12

We have a server application which is facing TCP exhaustion problems at around 4000 connections. This will occur every 3 or 4 weeks (approximately). The vendor, which has created this server application tells us after examining the output of netstat -b that some connections are remaining open even if the clients have dropped.

I've been given the task of investigating why a particular client application is not closing the TCP connection properly. I'm of the belief that if a client computer is shut down, that it can not POSSIBLY report from the server that a TCP connection is still established with that client. Unfortunately, I can not find any information to validate my view. I don't want to waste any more time investigating a potential problem that I don't think can even be a problem.

tldr;

Can a server report an established connection to a computer that is turned off?

Josh Smeaton
  • 1,340
  • 2
  • 19
  • 31

3 Answers3

13

TCP makes no effort to detect a dead connection except on a side that is transmitting data. It is the responsibility of the application code calling into the TCP stack to do this. What protocol is involved here? (The one on top of TCP.)

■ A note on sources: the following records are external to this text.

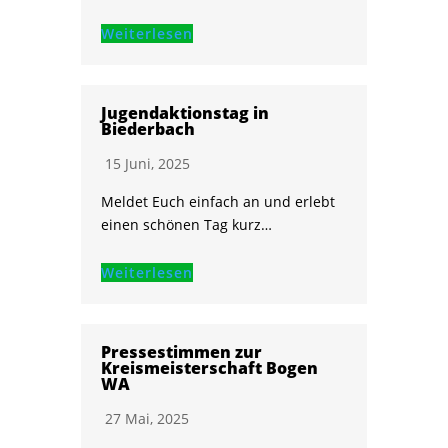
Weiterlesen
Jugendaktionstag in
Biederbach
15 Juni, 2025
Meldet Euch einfach an und erlebt
einen schönen Tag kurz…
Weiterlesen
Pressestimmen zur
Kreismeisterschaft Bogen
WA
27 Mai, 2025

It's a horrifically ugly "solution", but you can enable TCP keepalives. There's more in this article.

David Schwartz
  • 31,449
  • 2
  • 55
  • 84
  • You probably meant layer and its the session layer on top of transport layer, which is where TCP resides. – Rilindo Dec 07 '11 at 01:38
  • 1
    @Rilindo: In practice, and in this particular case, you have an application making calls to the TCP stack. The protocol on top of TCP (HTTP, POP, or whatever) typically specifies how to do this, because the designers of those protocols knew that TCP couldn't do this itself. – David Schwartz Dec 07 '11 at 01:43
  • Whoops, my mistake. Its layer 7, then. – Rilindo Dec 07 '11 at 01:45
  • I'm not going to enable keepalives at this point, but it's handy to know the option exists. That article seems to suggest there already exists a 2 hour time out.. AFAIK, connections are being kept open for days/weeks. – Josh Smeaton Dec 07 '11 at 04:15
  • Most likely, keepalives are not enabled. Some piece of code has to enable them. It sounds like the application is just plain broken if it doesn't even enable keepalives and has no timeout/reap mechanism. What protocol are we talking about? (HTTP? SMTP? FTP?) – David Schwartz Dec 07 '11 at 04:45
  • The servers from this particular vendor implement keep-alives with a protocol they call ADDP. It just so happens that this client does not connect to this server with ADDP (it's optional). The communication protocol is a custom socket based messaging protocol for those wondering. We're logging a ticket with the vendor to fix the client app. Thanks for the direction! – Josh Smeaton Dec 07 '11 at 22:35
8

Yes it is possible. As David and Paul stated in their answers, there's no mechanism in TCP (other than TCP keep-alives, which are optional) to detect a half-open connection. It's up to the application vendor to determine the state of the connection and to take appropriate action accordingly.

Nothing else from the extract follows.